Ogni settimana ha il suo Ben-Gvir

(di Giulio Cavalli – lanotiziagiornale.it) – Questa settimana l’uomo della distrazione di massa è stato Itamar Ben-Gvir. Il ministro israeliano della Sicurezza nazionale si è fatto filmare il 20 maggio 2026 ad Ashdod mentre derideva gli attivisti della Global Sumud Flotilla legati a terra, e il governo italiano ci si è buttato sopra come su una scialuppa. Convocazione dell’ambasciatore, comunicato congiunto MeloniTajani, promessa di chiedere sanzioni europee (contro il ministro, non contro l’intero governo). Tutto il resto è scomparso dai titoli.

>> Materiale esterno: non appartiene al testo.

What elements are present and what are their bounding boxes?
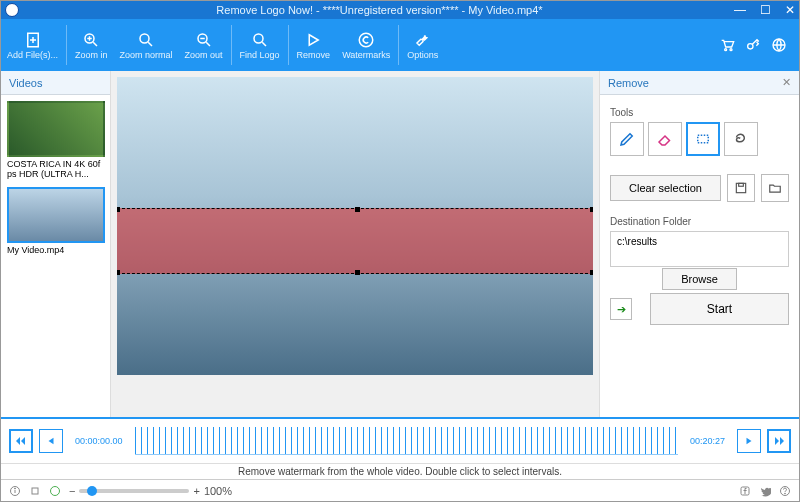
destination-label: Destination Folder (610, 216, 789, 227)
destination-path: c:\results (610, 231, 789, 267)
prev-icon (46, 436, 56, 446)
info-icon[interactable] (9, 485, 21, 497)
twitter-icon[interactable] (759, 485, 771, 497)
timeline-hint: Remove watermark from the whole video. D… (1, 463, 799, 479)
start-button[interactable]: Start (650, 293, 789, 325)
zoom-value: 100% (204, 485, 232, 497)
skip-back-icon (15, 435, 27, 447)
zoom-normal-button[interactable]: Zoom normal (114, 19, 179, 71)
pencil-icon (618, 130, 636, 148)
clear-selection-button[interactable]: Clear selection (610, 175, 721, 201)
main-area: Videos COSTA RICA IN 4K 60fps HDR (ULTRA… (1, 71, 799, 417)
video-canvas[interactable] (117, 77, 593, 375)
status-bar: − + 100% (1, 479, 799, 501)
minimize-button[interactable]: — (734, 3, 746, 17)
svg-point-17 (730, 49, 732, 51)
svg-point-18 (748, 44, 753, 49)
zoom-in-button[interactable]: Zoom in (69, 19, 114, 71)
add-file-icon (24, 31, 42, 49)
thumbnail-image (7, 101, 105, 157)
thumbnail-image (7, 187, 105, 243)
svg-point-30 (785, 493, 786, 494)
video-thumb[interactable]: COSTA RICA IN 4K 60fps HDR (ULTRA H... (7, 101, 104, 179)
selection-rect[interactable] (117, 208, 593, 274)
save-icon (734, 181, 748, 195)
svg-line-4 (94, 42, 98, 46)
zoom-in-icon (82, 31, 100, 49)
svg-rect-22 (739, 183, 744, 186)
step-forward-button[interactable] (737, 429, 761, 453)
main-toolbar: Add File(s)... Zoom in Zoom normal Zoom … (1, 19, 799, 71)
svg-rect-20 (698, 135, 709, 143)
svg-line-8 (148, 42, 152, 46)
svg-rect-21 (736, 183, 745, 192)
close-panel-icon[interactable]: ✕ (782, 76, 791, 89)
seek-start-button[interactable] (9, 429, 33, 453)
svg-point-16 (725, 49, 727, 51)
facebook-icon[interactable] (739, 485, 751, 497)
cart-icon[interactable] (719, 37, 735, 53)
skip-forward-icon (773, 435, 785, 447)
svg-point-27 (51, 486, 60, 495)
seek-end-button[interactable] (767, 429, 791, 453)
svg-point-15 (359, 33, 373, 47)
time-left: 00:00:00.00 (75, 436, 123, 446)
zoom-plus-icon[interactable]: + (193, 485, 199, 497)
app-logo-icon (5, 3, 19, 17)
remove-panel: Remove ✕ Tools Clear selection Destinati… (599, 71, 799, 417)
share-icon[interactable] (49, 485, 61, 497)
start-arrow-icon: ➔ (610, 298, 632, 320)
eraser-tool[interactable] (648, 122, 682, 156)
load-selection-button[interactable] (761, 174, 789, 202)
rectangle-icon (694, 130, 712, 148)
help-icon[interactable] (779, 485, 791, 497)
maximize-button[interactable]: ☐ (760, 3, 771, 17)
window-title: Remove Logo Now! - ****Unregistered vers… (25, 4, 734, 16)
zoom-out-button[interactable]: Zoom out (179, 19, 229, 71)
thumbnail-caption: COSTA RICA IN 4K 60fps HDR (ULTRA H... (7, 159, 104, 179)
eraser-icon (656, 130, 674, 148)
svg-line-13 (262, 42, 266, 46)
timeline-ruler[interactable] (135, 427, 678, 455)
svg-point-7 (140, 34, 149, 43)
zoom-minus-icon[interactable]: − (69, 485, 75, 497)
lasso-icon (732, 130, 750, 148)
folder-icon (768, 181, 782, 195)
close-button[interactable]: ✕ (785, 3, 795, 17)
svg-rect-26 (32, 488, 38, 494)
save-selection-button[interactable] (727, 174, 755, 202)
zoom-out-icon (195, 31, 213, 49)
find-logo-button[interactable]: Find Logo (234, 19, 286, 71)
key-icon[interactable] (745, 37, 761, 53)
preview-area (111, 71, 599, 417)
zoom-slider[interactable] (79, 489, 189, 493)
videos-panel: Videos COSTA RICA IN 4K 60fps HDR (ULTRA… (1, 71, 111, 417)
search-icon (251, 31, 269, 49)
marker-tool[interactable] (610, 122, 644, 156)
time-right: 00:20:27 (690, 436, 725, 446)
browse-button[interactable]: Browse (662, 268, 737, 290)
zoom-normal-icon (137, 31, 155, 49)
watermarks-button[interactable]: Watermarks (336, 19, 396, 71)
step-back-button[interactable] (39, 429, 63, 453)
tools-label: Tools (610, 107, 789, 118)
svg-marker-14 (310, 34, 319, 45)
title-bar: Remove Logo Now! - ****Unregistered vers… (1, 1, 799, 19)
svg-point-25 (15, 488, 16, 489)
add-files-button[interactable]: Add File(s)... (1, 19, 64, 71)
rectangle-tool[interactable] (686, 122, 720, 156)
crop-icon[interactable] (29, 485, 41, 497)
videos-panel-title: Videos (9, 77, 42, 89)
freeform-tool[interactable] (724, 122, 758, 156)
zoom-control[interactable]: − + 100% (69, 485, 232, 497)
remove-button[interactable]: Remove (291, 19, 337, 71)
globe-icon[interactable] (771, 37, 787, 53)
remove-panel-title: Remove (608, 77, 649, 89)
play-icon (304, 31, 322, 49)
svg-line-10 (206, 42, 210, 46)
svg-point-12 (254, 34, 263, 43)
options-button[interactable]: Options (401, 19, 444, 71)
next-icon (744, 436, 754, 446)
video-thumb[interactable]: My Video.mp4 (7, 187, 104, 255)
copyright-icon (357, 31, 375, 49)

Eppure tutto il resto resiste. Al Mimit ci sono 43 tavoli di crisi aperti, oltre 60mila lavoratori coinvolti, da Acciaierie d’Italia a Beko, da Stellantis a Electrolux, che a maggio 2026 ha annunciato 1.700 esuberiAdolfo Urso parla di clima favorevole agli investimenti, intanto gli stabilimenti chiudono. Nessuno ne discute in tv.

E poi c’è la legge elettorale. Lo Stabilicum, proporzionale con premio di governabilità, è impantanato in commissione. Il 20 maggio Matteo Salvini ha evocato il voto anticipato a settembre, poi ha corretto, ma la maggioranza è a pezzi: la Lega teme le preferenze, Forza Italia le rifiuta, FdI alza la soglia del premio dal 40 al 42%. 120 costituzionalisti hanno firmato un appello contro l’impianto. Nessuno ne discute in tv.

Il 18 maggio la Corte costituzionale si è riunita sulla legge che regola i rapporti con la Corte penale internazionale, quella che ha permesso al governo di rispedire in Libia il torturatore Najim Osama Almasri, capo del carcere di Mitiga. La vittima sud-sudanese Lam Magok, picchiato e torturato a Mitiga, è stata dichiarata inammissibile dalla Consulta quattro giorni prima. La Camera ha già negato l’autorizzazione a procedere per i ministri Nordio e Piantedosi e per il sottosegretario Mantovano. Nessuno ne discute in tv.

Ogni settimana ha il suo Ben-Gvir. La settimana scorsa era il licenziamento dello staff del ministro Alessandro Giuli, il 10 maggio, dopo il caso del documentario su Giulio Regeni. Quella prima ancora era la sconfitta referendaria del 22-23 marzo che il governo ha smaltito a colpi di nomine Consob e Antitrust mai fatte. Quella prima ancora il bonus rimpatri da 615 euro del decreto Sicurezza.

Sostanzialmente, il governo Meloni governa producendo distrazioni. Ben-Gvir è arrivato gratis.